Tuning strategies: Step by step to reliable performance
I start with a baseline measurement: current response times, throughput, 95th/99th percentiles, and CPU.Load. After that, I change only one factor, typically the scheduler, and repeat the same load. Tools such as fio help to control this, but I confirm every hypothesis with real application tests. Databases require their own benchmarks that map transactions and fsync behavior. Only when the measurement is stable do I finalize my choice and document it. Why.
Queue depth, read ahead, and CPU affinity
In addition to the scheduler, queue parameters also have a significant impact on practice:
- queue depth:
/sys/block//queue/nr_requestsLimits pending requests per hardware queue. NVMe can handle high depth (high throughput), while HDDs benefit from moderate depth (more stable latency). - Readahead:
/sys/block//queue/read_ahead_kbrespectivelyblockdev --getra/setra. Slightly higher for sequential workloads, keep low for random workloads. - rq_affinityWith
/sys/block//queue/rq_affinityOn 2, I ensure that I/O completion is preferentially assigned to the generating CPU core, which reduces cross-CPU costs. - rotationalI verify that SSDs
rotational=0Report this so that the kernel does not apply HDD heuristics. - Merges:
/sys/block//queue/nomergesCan reduce merges (2=off). Useful for NVMe micro-latency, but usually disadvantageous for HDDs. - io_poll (NVMe): Polling can reduce latency, but requires CPU power. I activate it specifically for low latency-Requirements.
Scheduler tunables in detail
Depending on the scheduler, useful fine-tuning options are available:
- mq-deadline:
/sys/block//queue/iosched/read_expire(ms, typically small),write_expire(larger),fifo_batch(batch size),front_merges(0/1). I thinkread_expireshort to protect P95 reads, and adjustfifo_batchdepending on the device. - BFQ:
slice_idle(Idle time for sequence utilization),low latency(0/1) for responsive interactivity. Withbfq.weightIn cgroups, I control relative shares very precisely. - none/noop: Hardly any adjustment screws, but the Surroundings (Queue depth, read ahead) determines the results.
I only change one parameter at a time and keep strict track of the changes—that way, it's clear what effect each change had.
Common pitfalls and how I avoid them
Mixed pools of HDD and SSD behind a RAID controller distort tests, so I separate measurements per Group. I don't forget that the scheduler applies per block device – I consider LVM mappers and MD devices separately. Persistence tends to slip through: without a udev rule or kernel parameter, the default is restored after rebooting. Cgroups and I/O priorities often remain unused, even though they significantly improve fairness. And I always check queue depth, writeback, and file system options to ensure that the chosen logic reaches its potential. shows.

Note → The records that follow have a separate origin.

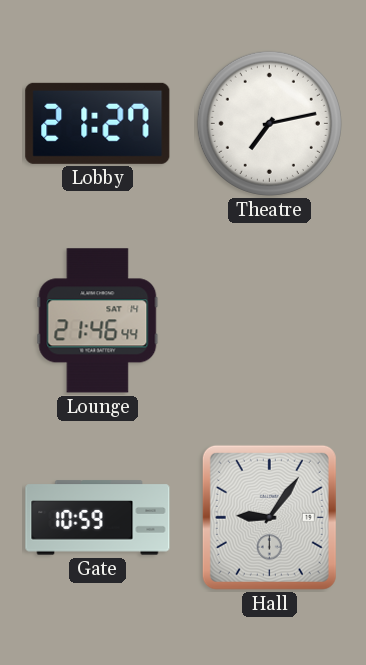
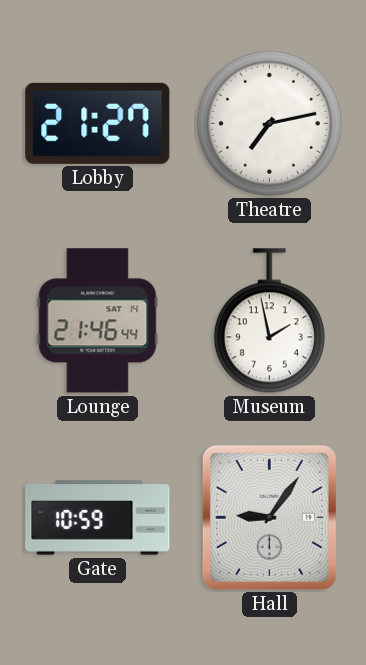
Museum: none -> 1:58
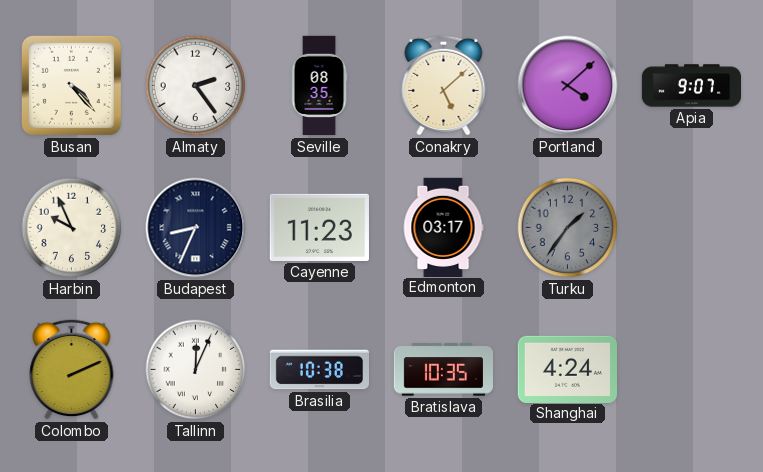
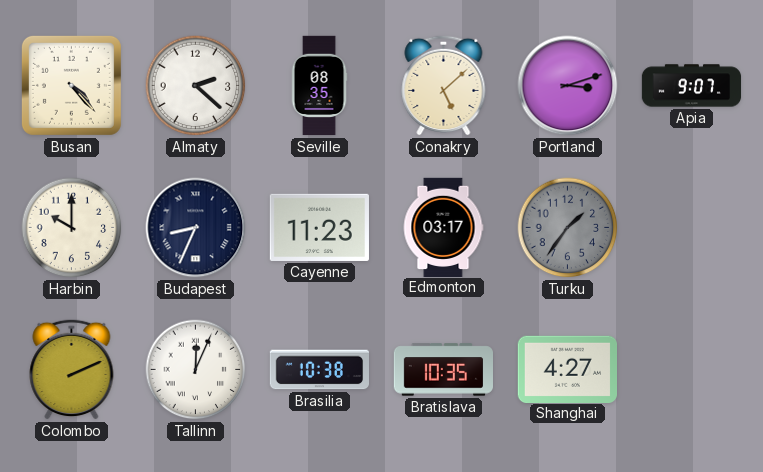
Almaty: 2:24 -> 2:22
Portland: 4:08 -> 3:12
Harbin: 9:56 -> 10:00
Shanghai: 4:24 -> 4:27
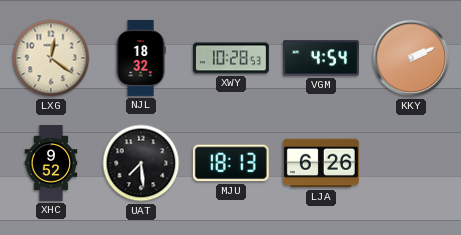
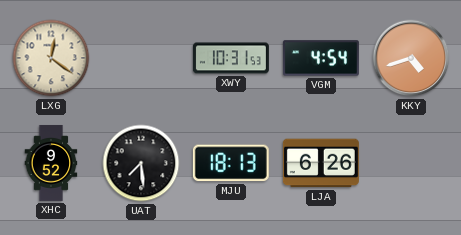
NJL: 18:32 -> none
XWY: 10:28 -> 10:31
KKY: 2:11 -> 4:42
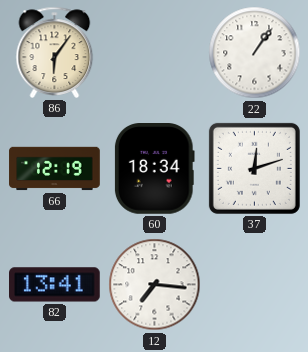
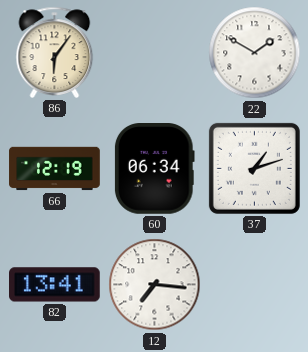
22: 1:06 -> 1:50
60: 18:34 -> 06:34
37: 12:12 -> 1:12
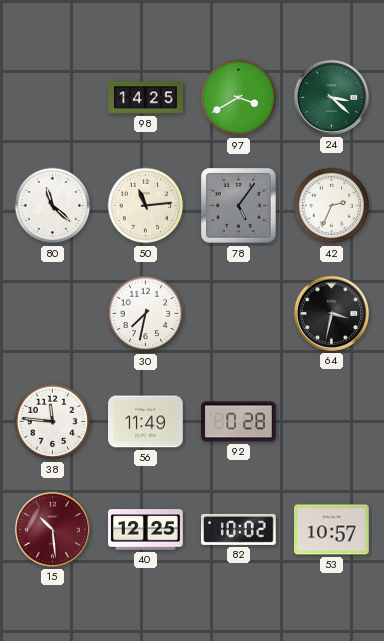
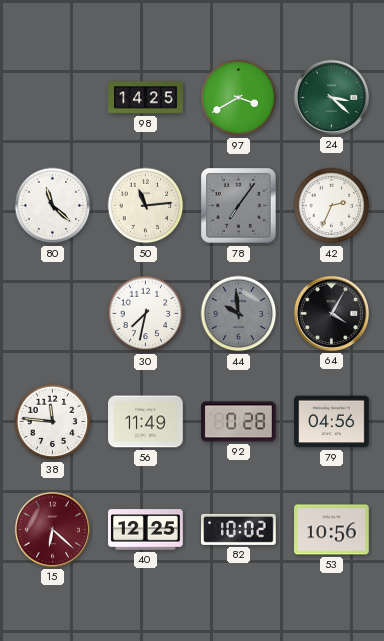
78: 5:06 -> 7:06
44: none -> 9:59
64: 3:32 -> 4:05
79: none -> 04:56
15: 10:29 -> 6:22
53: 10:57 -> 10:56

Troubleshooting: Read symptoms carefully
When the readings change, I interpret patterns and derive concrete steps:
- High P99 latency with many readsCheck whether writes are displacing reads. Test with mq-deadline.,
read_expirelower, smooth writeback (vm.dirty_*adjust). - 100% util on HDD, low throughput: Seeks dominate. Try BFQ or mq-deadline, reduce read ahead, moderate queue depth.

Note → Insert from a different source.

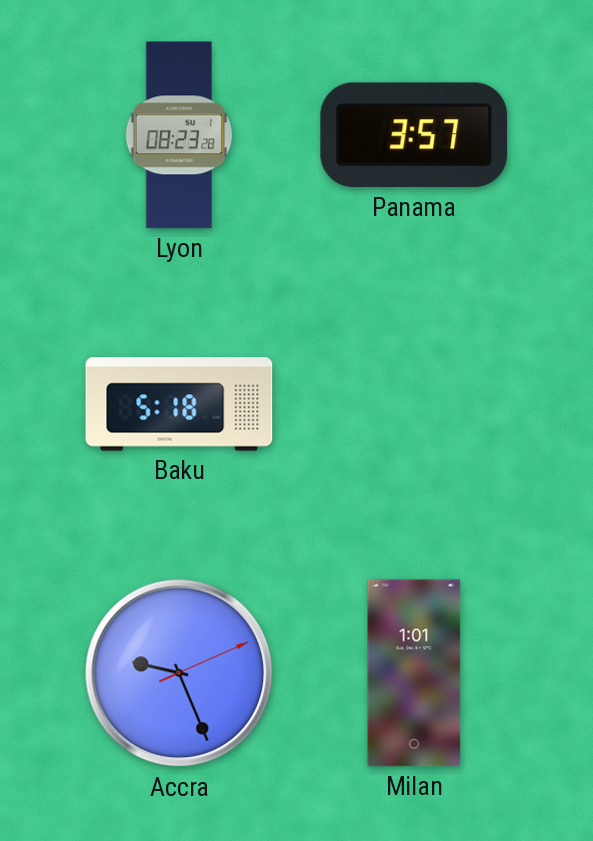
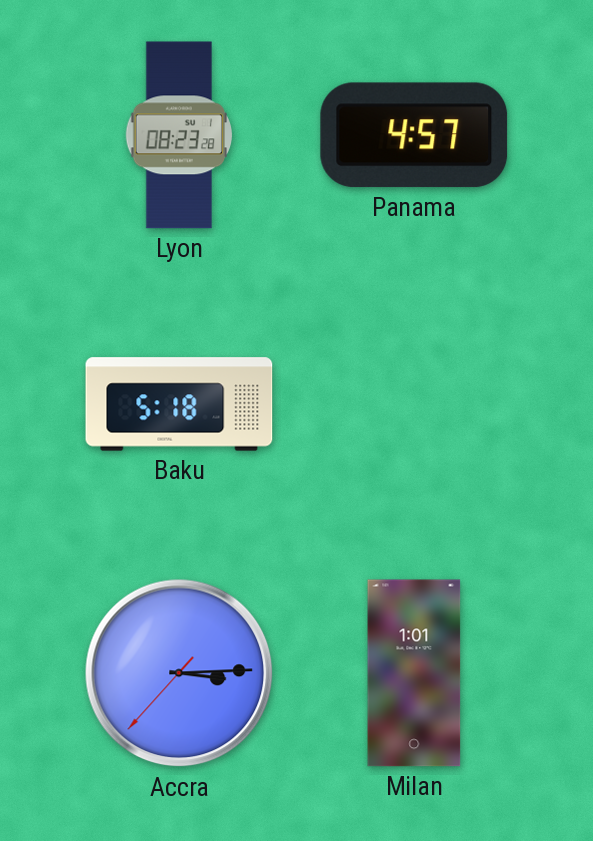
Panama: 3:57 -> 4:57
Accra: 9:26 -> 3:14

- Good throughput values, but UI stuttersInteractivity suffers. Activate BFQ, critical services via
ionice -c1or prefer cgroup weights. - Significant variation depending on the time of dayShared resources. Isolate with cgroups, choose scheduler per pool, move backups to off-peak times.
- NVMe timeouts in dmesg: Backend or firmware issue.
io_pollDeactivate on a trial basis, check firmware/driver, verify path redundancy (multipath).
In summary: Clear decisions for everyday hosting
For flash storage and guests, I often opt for Noop, to save overhead and let controllers do their job. In all-round servers with HDD or RAID, mq-deadline delivers reliable latency and high usability. With many active users and interactive loads, BFQ ensures fair sharing and noticeable responsiveness. Before each commitment, I measure with real workloads and observe the effects on P95/P99. This allows me to make traceable decisions, keep systems running smoothly, and stabilize the Server-Performance in day-to-day business.